In Arizona, if it’s the former, there’s now a way they can be made. If it’s the latter, that same way purports to make them better.
It’s called the Arizona Center for Civic Leadership. Its centerpiece program, a civic leadership academy, holds its first graduation on Friday, when it will turn two dozen Arizonans back to their communities with fresh perspective on the state’s top political and civic issues.
They also take with them what they learned from public policy experts and others -- the traits and tools of leadership.
Participants spent ten two-day sessions together in Phoenix, hearing from experts on the state’s fiscal system and budget, the economy, education, water, immigration and border issues and a half-dozen other key topics.
It was all focused on fulfilling the leadership center’s mission to ensure that Arizona’s future leaders “have the commitment, knowledge and skills to work together to carry out creative, long-term solutions to pressing problems."

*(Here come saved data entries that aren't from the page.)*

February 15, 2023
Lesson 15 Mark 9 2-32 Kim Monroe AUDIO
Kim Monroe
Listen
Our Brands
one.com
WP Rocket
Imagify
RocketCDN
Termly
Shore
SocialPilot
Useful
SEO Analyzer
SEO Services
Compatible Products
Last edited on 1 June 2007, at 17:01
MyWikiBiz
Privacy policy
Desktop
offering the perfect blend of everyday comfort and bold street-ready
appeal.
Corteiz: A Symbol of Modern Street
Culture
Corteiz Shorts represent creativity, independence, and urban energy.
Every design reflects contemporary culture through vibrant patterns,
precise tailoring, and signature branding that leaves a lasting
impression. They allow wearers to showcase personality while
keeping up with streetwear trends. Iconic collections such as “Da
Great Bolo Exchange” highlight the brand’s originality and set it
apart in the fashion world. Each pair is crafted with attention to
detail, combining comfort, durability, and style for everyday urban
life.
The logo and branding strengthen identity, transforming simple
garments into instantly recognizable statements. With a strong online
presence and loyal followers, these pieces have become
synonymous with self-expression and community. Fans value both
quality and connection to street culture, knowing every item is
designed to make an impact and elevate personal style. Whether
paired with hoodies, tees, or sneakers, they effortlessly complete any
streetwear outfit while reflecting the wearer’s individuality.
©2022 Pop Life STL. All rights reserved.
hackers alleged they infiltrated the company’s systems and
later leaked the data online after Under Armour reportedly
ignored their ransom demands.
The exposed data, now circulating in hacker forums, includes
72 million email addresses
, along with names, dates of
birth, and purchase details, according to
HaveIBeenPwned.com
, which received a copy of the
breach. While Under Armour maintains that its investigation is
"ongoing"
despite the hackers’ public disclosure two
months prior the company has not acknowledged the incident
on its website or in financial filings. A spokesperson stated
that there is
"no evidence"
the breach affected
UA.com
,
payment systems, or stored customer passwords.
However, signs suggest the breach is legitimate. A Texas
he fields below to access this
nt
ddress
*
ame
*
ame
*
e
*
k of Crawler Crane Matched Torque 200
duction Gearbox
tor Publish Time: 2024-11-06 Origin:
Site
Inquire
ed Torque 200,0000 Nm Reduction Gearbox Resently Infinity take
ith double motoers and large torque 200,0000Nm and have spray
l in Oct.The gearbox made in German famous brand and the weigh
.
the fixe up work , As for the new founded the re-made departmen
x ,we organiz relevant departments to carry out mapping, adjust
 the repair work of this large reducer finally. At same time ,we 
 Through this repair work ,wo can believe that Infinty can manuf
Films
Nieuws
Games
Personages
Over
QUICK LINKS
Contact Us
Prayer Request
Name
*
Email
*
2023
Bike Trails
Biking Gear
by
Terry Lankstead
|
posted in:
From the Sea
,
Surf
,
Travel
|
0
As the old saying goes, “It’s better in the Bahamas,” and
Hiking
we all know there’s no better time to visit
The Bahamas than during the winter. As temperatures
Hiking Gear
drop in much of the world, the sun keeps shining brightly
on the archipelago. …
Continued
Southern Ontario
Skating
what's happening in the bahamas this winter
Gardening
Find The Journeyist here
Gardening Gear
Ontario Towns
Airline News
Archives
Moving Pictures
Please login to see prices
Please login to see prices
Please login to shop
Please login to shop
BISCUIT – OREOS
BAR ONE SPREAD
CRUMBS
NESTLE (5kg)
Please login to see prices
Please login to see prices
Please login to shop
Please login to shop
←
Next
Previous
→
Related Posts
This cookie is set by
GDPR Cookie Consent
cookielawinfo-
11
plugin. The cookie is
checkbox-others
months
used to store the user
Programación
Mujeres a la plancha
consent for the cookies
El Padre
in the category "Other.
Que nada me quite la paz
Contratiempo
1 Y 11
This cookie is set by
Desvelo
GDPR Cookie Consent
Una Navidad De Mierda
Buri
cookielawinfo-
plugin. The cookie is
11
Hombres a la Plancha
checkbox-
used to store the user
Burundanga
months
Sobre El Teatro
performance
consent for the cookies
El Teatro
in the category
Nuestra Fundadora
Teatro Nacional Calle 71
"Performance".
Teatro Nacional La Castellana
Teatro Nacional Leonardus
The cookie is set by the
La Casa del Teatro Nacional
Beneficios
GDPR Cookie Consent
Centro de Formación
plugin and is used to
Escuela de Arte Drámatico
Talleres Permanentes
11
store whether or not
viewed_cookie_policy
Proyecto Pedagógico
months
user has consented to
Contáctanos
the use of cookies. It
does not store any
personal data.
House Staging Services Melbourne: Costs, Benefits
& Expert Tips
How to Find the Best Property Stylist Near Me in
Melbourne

The key phrase in that statement may well be “to work together.” For in this day of political divisiveness when politicians don’t bother even paying lip service to the notion of bipartisanship, getting people to work together on the issues will clearly be the heaviest lift.
Graduates of the academy were admitted on, among other things, the condition that they step up and seek a position of leadership in the community, in civic and/or political life.
The key measure of the program's success could well be how well its graduates do at bringing together disparate political and civic factions for focus on Arizona's crucial issues.